Copy out exactly every line from the line containing "Image resolution: width=1214" until the records below end, inclusive of both boundary lines.

=-=-=-=-=

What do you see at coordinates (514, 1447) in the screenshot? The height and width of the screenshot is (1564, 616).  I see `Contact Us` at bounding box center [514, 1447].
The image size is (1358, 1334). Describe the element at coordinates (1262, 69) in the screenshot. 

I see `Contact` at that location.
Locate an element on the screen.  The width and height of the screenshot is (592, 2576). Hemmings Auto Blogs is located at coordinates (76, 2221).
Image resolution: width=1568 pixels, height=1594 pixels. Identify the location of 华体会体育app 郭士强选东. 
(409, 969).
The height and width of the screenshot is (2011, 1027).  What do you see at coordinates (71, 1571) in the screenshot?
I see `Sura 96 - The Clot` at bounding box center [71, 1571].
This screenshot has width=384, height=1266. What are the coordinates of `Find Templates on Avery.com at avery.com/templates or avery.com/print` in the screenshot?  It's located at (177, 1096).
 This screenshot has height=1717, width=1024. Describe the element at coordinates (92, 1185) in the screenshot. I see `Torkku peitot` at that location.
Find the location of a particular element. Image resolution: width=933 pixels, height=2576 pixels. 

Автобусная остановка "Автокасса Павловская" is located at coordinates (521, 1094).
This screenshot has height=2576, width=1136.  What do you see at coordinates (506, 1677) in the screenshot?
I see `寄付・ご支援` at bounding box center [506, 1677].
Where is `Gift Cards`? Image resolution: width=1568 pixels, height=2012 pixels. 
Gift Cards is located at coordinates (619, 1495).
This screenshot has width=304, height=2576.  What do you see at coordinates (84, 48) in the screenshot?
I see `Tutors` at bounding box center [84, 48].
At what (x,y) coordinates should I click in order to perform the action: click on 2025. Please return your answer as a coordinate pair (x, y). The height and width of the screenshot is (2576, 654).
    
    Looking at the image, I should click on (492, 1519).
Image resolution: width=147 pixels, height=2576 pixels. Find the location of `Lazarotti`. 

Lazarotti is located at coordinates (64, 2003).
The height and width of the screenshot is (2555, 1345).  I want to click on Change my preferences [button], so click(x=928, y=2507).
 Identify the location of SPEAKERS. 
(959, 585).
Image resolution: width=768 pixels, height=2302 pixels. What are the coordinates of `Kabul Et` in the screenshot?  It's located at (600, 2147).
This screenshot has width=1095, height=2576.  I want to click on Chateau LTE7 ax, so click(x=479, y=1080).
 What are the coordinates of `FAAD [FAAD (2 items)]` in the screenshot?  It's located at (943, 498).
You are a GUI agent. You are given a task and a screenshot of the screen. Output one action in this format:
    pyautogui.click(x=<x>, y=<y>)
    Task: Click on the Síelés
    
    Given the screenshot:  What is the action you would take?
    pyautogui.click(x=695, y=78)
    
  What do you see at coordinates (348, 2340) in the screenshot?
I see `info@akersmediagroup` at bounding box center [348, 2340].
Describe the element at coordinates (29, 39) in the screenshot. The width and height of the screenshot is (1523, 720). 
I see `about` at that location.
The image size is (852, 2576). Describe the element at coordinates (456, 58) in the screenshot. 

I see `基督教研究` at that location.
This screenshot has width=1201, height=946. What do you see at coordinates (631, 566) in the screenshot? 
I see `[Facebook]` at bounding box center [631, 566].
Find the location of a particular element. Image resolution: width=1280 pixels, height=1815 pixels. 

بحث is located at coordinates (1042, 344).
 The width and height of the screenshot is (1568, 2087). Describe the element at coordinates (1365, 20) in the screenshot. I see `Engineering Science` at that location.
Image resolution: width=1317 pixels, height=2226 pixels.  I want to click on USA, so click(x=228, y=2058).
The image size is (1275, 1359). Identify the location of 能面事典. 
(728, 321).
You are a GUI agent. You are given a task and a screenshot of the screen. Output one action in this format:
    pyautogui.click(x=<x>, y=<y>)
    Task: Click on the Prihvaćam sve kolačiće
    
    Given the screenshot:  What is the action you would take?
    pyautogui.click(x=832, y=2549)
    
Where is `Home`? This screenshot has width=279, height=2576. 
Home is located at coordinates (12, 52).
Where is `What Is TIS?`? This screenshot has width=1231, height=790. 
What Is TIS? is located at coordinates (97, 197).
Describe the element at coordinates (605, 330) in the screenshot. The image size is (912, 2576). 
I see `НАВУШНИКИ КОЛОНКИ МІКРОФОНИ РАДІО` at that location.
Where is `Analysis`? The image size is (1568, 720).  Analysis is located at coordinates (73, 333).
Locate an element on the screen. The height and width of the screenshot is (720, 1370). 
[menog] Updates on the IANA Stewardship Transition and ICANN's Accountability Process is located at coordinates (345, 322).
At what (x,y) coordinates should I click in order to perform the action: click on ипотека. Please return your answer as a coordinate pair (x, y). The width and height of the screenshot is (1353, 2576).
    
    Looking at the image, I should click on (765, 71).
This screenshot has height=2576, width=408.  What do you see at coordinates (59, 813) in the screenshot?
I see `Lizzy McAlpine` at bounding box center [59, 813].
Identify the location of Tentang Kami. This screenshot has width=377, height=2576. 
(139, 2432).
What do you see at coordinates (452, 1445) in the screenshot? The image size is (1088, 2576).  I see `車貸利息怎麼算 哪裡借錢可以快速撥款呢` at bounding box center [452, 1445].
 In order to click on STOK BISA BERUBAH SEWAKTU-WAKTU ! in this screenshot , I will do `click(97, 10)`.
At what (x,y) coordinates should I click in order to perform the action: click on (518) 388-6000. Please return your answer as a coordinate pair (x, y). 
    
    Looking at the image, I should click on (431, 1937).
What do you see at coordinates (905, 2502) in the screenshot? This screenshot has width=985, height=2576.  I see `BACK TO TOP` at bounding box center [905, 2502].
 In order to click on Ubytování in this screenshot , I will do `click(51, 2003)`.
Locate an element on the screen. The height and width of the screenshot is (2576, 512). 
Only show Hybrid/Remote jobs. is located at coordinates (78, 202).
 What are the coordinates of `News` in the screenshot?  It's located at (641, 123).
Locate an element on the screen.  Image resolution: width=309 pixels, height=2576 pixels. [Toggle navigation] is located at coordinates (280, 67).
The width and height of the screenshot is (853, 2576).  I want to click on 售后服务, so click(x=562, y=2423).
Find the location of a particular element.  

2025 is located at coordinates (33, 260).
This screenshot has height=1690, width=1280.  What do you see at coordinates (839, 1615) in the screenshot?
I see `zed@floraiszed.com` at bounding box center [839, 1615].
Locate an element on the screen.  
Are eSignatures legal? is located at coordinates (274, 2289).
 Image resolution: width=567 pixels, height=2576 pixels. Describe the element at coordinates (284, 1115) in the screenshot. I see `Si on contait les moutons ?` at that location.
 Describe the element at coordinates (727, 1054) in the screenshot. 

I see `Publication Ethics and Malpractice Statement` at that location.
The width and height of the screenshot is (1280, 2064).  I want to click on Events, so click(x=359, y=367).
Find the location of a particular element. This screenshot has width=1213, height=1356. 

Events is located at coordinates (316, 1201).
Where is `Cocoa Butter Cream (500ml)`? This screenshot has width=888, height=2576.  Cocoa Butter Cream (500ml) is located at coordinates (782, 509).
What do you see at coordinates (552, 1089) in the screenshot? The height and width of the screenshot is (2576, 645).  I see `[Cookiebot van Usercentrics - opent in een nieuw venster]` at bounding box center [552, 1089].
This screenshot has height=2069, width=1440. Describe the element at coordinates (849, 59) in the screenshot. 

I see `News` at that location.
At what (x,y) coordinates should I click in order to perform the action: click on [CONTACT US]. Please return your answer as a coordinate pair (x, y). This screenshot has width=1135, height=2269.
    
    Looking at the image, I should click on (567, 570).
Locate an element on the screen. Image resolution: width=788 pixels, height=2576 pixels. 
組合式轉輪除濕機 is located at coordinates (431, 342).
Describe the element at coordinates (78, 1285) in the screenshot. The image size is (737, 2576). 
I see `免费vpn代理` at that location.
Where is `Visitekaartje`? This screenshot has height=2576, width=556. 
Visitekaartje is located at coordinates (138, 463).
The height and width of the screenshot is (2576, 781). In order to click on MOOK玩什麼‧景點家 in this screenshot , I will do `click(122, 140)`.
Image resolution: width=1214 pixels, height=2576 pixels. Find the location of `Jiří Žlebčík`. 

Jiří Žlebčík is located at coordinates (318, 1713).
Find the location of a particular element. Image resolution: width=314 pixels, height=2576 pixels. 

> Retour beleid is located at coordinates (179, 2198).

=-=-=-=-=

Task result:
Image resolution: width=1214 pixels, height=2576 pixels. Find the location of `Jiří Žlebčík`. 

Jiří Žlebčík is located at coordinates (318, 1713).
Find the location of a particular element. Image resolution: width=314 pixels, height=2576 pixels. 

> Retour beleid is located at coordinates (179, 2198).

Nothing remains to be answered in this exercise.